Saved entries:
#####
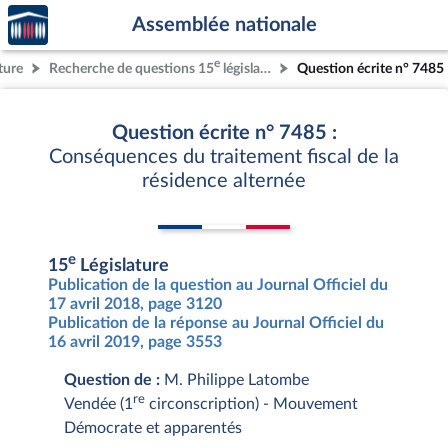
Accèder
Aller au contenu
Aller en bas de la page
Assemblée nationale
à la
page
e
ture
Recherche de questions 15
législature
Question écrite n° 7485
d'accueil
Question écrite n° 7485 :
Conséquences du traitement fiscal de la
résidence alternée
e
15
Législature
Publication de la question au Journal Officiel du
17 avril 2018, page 3120
Publication de la réponse au Journal Officiel du
16 avril 2019, page 3553
Question de :
M. Philippe Latombe
re
Vendée (1
circonscription) - Mouvement
Démocrate et apparentés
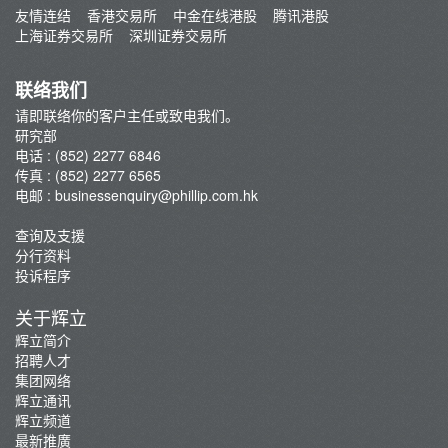
友情连结
香港交易所
中金在线港股
腾讯港股
市况评论
上海证券交易所
深圳证券交易所
交易员评论
A股研报
联络我们
请即联络你的客户主任或致电我们。
研究部
电话 : (852) 2277 6846
传真 : (852) 2277 6565
电邮 :
businessenquiry@phillip.com.hk
查询及支援
分行资料
投诉程序
关于辉立
辉立简介
招聘人才
集团网络
辉立通讯
辉立频道
最新推廣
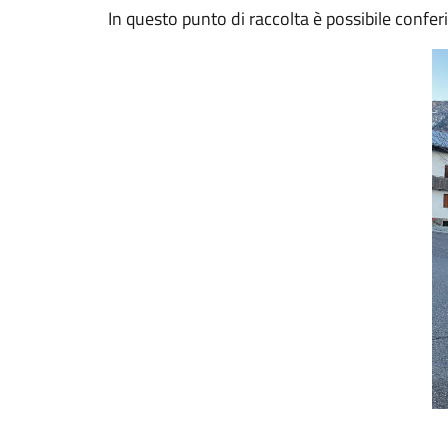
In questo punto di raccolta è possibile conferi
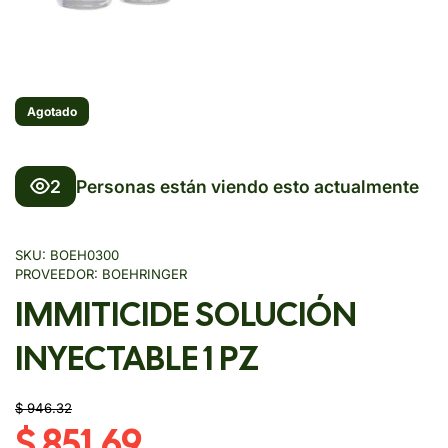
Agotado
2
Personas están viendo esto actualmente
SKU:
BOEH0300
PROVEEDOR:
BOEHRINGER
IMMITICIDE SOLUCIÓN
INYECTABLE 1 PZ
$ 946.32
$ 851.69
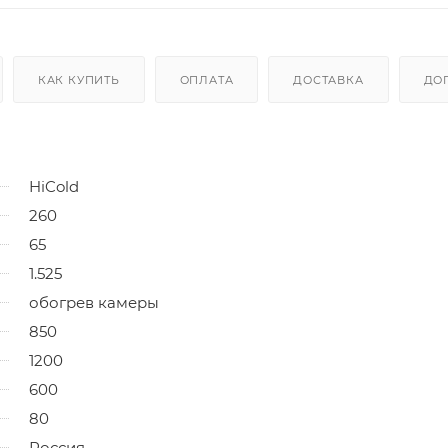
КАК КУПИТЬ
ОПЛАТА
ДОСТАВКА
ДО
HiCold
260
65
1.525
обогрев камеры
850
1200
600
80
Россия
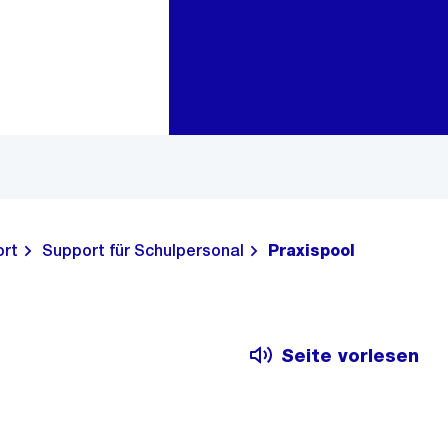
Zur Bereichsauswahl
Zum Inhalt
ort
Support für Schulpersonal
Praxispool
Seite vorlesen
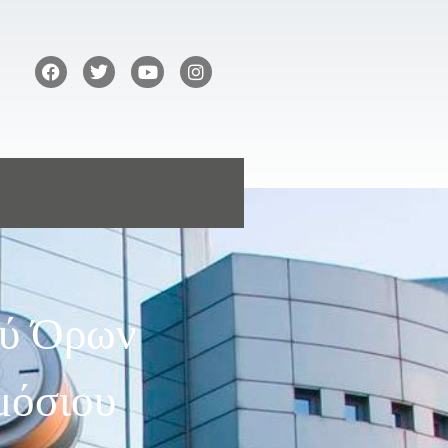
ού Όρων
μόσιου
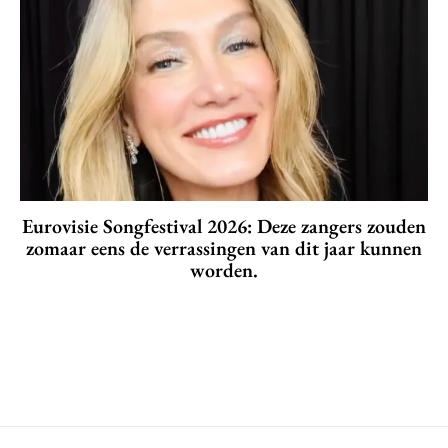
Eurovisie Songfestival 2026: Deze zangers zouden
zomaar eens de verrassingen van dit jaar kunnen
worden.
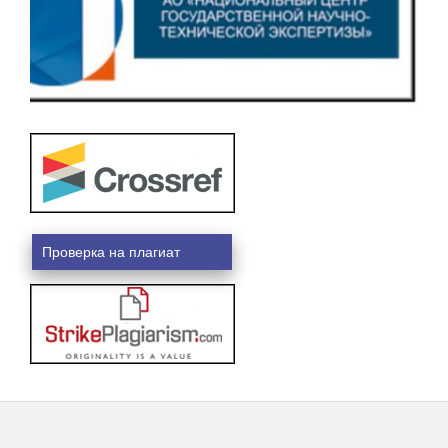
Проверка на плагиат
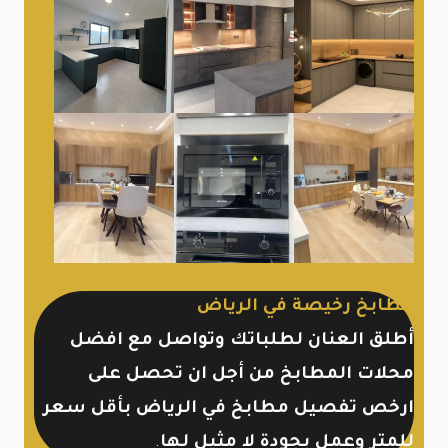
مطابخ رخيصة في الرياض
أطلق العنان لطلباتك وتواصل مع افضل
محلات المطابخ من أجل ان تحصل على
ارخص تفصيل مطابخ في الرياض بأقل سعر
للمتر وعمل بجودة لا مثيل لها
.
#####
**Activity**
Among the entries, how many lines contain the word "page"? Give the number alone.

**Result for this exercise**
4